「日本代表の力を史上最も世界に示した試合」スペインの知将がドイツ戦を分析

  • 小宮良之●文 text by Komiya Yoshiyuki
  • photo by Mutsu Kawamori/MUTSUFOTOGRAFIA

「試合前、私を含めた多くの人が、『ドイツ優勢』と考えていただろう。しかし、事実は違った。『日本優勢』と捉えるべきだったのだ。昨年のカタールW杯でも、日本はドイツに2-1で勝利していたが、戦いの様相はまるで変わっていた。今回の日本は、ドイツと互角に組み合ってねじ伏せた。歴史的な試合になったと言えるかもしれない」

 スペインの目利き、ミケル・エチャリはそう言って、日本が敵地でドイツを1-4で下したゲームを激賞している。
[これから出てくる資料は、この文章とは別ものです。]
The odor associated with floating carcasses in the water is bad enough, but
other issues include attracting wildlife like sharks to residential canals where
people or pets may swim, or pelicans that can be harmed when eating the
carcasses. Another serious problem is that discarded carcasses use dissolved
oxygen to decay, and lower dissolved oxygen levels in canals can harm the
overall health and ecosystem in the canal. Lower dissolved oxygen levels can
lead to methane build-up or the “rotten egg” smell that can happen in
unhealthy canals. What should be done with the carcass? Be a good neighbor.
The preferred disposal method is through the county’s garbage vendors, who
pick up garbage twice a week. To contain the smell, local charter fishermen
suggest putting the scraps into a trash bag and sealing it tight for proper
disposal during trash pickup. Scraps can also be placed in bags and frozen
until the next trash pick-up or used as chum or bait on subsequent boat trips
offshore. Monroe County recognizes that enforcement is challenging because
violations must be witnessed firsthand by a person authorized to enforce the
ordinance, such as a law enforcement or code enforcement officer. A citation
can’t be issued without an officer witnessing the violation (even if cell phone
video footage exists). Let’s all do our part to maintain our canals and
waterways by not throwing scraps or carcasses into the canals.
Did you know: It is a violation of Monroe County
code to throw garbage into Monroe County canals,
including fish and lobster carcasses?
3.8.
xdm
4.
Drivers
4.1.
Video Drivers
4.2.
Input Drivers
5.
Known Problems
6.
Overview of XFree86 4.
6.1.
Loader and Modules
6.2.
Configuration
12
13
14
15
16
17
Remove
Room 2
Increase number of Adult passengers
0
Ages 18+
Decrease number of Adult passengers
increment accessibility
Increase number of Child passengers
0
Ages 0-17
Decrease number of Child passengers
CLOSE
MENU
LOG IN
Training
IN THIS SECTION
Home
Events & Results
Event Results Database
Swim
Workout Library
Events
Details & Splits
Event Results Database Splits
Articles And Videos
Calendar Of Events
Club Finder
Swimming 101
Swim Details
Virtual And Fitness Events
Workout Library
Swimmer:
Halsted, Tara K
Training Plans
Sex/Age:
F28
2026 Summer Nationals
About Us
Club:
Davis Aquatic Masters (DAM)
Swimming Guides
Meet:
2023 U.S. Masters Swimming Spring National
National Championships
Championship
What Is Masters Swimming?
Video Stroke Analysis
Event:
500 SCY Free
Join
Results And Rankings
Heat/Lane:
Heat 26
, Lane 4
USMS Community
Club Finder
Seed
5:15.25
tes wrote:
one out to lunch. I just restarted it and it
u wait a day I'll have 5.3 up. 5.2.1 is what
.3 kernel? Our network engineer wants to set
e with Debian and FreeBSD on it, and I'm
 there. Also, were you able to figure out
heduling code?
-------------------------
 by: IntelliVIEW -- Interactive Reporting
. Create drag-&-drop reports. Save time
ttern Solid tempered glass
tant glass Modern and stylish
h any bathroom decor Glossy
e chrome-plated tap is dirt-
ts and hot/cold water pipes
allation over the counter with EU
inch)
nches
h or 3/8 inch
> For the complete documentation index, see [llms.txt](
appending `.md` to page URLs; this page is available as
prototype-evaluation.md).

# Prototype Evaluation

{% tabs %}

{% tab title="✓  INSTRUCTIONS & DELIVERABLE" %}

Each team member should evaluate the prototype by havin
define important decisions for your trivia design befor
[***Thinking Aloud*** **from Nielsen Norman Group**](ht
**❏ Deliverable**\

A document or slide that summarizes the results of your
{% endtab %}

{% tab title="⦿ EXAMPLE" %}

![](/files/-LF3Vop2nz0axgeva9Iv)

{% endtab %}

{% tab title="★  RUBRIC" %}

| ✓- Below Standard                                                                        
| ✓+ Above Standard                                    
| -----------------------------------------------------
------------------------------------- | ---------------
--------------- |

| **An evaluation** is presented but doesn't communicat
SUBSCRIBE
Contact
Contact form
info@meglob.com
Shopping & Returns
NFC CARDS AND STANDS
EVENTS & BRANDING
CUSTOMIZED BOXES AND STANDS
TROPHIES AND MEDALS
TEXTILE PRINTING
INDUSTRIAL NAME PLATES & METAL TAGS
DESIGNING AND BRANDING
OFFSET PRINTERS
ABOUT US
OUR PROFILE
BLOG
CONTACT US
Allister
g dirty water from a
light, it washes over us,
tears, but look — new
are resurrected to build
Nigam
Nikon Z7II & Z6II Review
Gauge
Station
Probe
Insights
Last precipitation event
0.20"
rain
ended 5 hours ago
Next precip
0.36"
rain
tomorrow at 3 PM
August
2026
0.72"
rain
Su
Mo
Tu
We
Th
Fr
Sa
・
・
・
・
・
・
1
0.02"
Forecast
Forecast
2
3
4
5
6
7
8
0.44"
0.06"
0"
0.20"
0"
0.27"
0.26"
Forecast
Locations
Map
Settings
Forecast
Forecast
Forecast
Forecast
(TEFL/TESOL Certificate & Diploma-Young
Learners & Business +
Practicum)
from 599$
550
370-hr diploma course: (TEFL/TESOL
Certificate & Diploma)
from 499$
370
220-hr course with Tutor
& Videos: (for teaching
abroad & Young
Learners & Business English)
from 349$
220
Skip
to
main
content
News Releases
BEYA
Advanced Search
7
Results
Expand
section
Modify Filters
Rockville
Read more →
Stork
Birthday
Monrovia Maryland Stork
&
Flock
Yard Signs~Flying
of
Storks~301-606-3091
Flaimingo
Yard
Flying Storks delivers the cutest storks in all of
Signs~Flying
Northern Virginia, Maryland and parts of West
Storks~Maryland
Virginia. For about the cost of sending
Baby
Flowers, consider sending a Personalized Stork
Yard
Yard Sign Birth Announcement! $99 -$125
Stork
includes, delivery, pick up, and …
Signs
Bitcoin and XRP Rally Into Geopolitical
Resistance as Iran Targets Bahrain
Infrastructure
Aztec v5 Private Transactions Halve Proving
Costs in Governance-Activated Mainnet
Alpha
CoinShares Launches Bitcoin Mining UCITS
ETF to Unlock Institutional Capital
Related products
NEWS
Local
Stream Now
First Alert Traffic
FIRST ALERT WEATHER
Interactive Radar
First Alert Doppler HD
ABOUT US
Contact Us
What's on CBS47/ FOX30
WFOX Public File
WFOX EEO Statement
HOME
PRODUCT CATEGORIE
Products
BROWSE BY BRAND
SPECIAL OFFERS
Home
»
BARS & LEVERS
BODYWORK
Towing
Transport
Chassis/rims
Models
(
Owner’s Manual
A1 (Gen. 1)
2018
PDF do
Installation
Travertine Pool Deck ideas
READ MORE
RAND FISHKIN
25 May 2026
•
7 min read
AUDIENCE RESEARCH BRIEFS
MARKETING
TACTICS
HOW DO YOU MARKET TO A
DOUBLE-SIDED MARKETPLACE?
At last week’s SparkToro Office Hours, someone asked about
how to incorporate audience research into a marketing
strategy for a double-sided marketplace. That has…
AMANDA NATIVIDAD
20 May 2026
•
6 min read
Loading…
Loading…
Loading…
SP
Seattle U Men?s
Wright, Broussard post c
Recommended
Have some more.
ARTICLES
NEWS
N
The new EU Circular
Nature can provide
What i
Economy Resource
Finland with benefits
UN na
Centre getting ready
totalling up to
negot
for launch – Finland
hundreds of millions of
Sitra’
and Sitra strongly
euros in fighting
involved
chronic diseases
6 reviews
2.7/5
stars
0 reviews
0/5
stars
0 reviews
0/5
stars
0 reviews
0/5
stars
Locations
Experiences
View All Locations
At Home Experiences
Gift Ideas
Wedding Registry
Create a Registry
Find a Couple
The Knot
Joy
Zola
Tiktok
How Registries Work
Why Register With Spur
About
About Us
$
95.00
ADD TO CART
 エチャリは、最高の名誉職のひとつであるバスク代表(FIFA未公認)の監督を10年以上にわたって務めた指導者である。バスクはミケル・アルテタ(アーセナル)、ジュレン・ロペテギ、ウナイ・エメリ(アストン・ビラ)、イマノル・アルグアシル(レアル・ソシエダ)、ハゴバ・アラサテ(オサスナ)など、世界的な名将を数多く輩出しているが、エチャリは「バスクサッカーの父」と尊敬され、そのトップランクと言える。ちなみに彼の後任のバスク代表監督は、スペイン代表監督としてW杯やEUROを戦ったハビエル・クレメンテである。

「史上最も日本サッカーの力を世界に示した試合のひとつだ」

 エチャリは賞賛を惜しまないが、彼はどう試合を分析したのか?

「日本は4-2-3-1が基本布陣だったが、トップ下に入った鎌田大地のポジション取りで柔軟に変化した。言い換えれば、鎌田が"座標"になっているということだろう。

鎌田大地を中心にした右サイドの連携はドイツを上回っていた鎌田大地を中心にした右サイドの連携はドイツを上回っていたこの記事に関連する写真を見る 守備では、鎌田がトップの上田綺世と組む形で、4-4-2になっていた。一方で攻撃では、プレーメイクのところでは下がってボールを受け、インサイドハーフのようにプレーし、そこでは全体が4-3-3のようにも映った。これは私が言い続けてきたことだが、ポジションは別にして、鎌田は組み立てのところで積極的にボールに絡んだほうが、そのよさが出る。

 鎌田はパウサ(休止、停止)を使い、プレーに緩急をつけられる特別な選手である。それによってプレーを展開、広げられる。とくにボランチの遠藤航、守田英正、そして右サイドバックの菅原由勢との関係性は良好で、連携によってドイツを上回っていた。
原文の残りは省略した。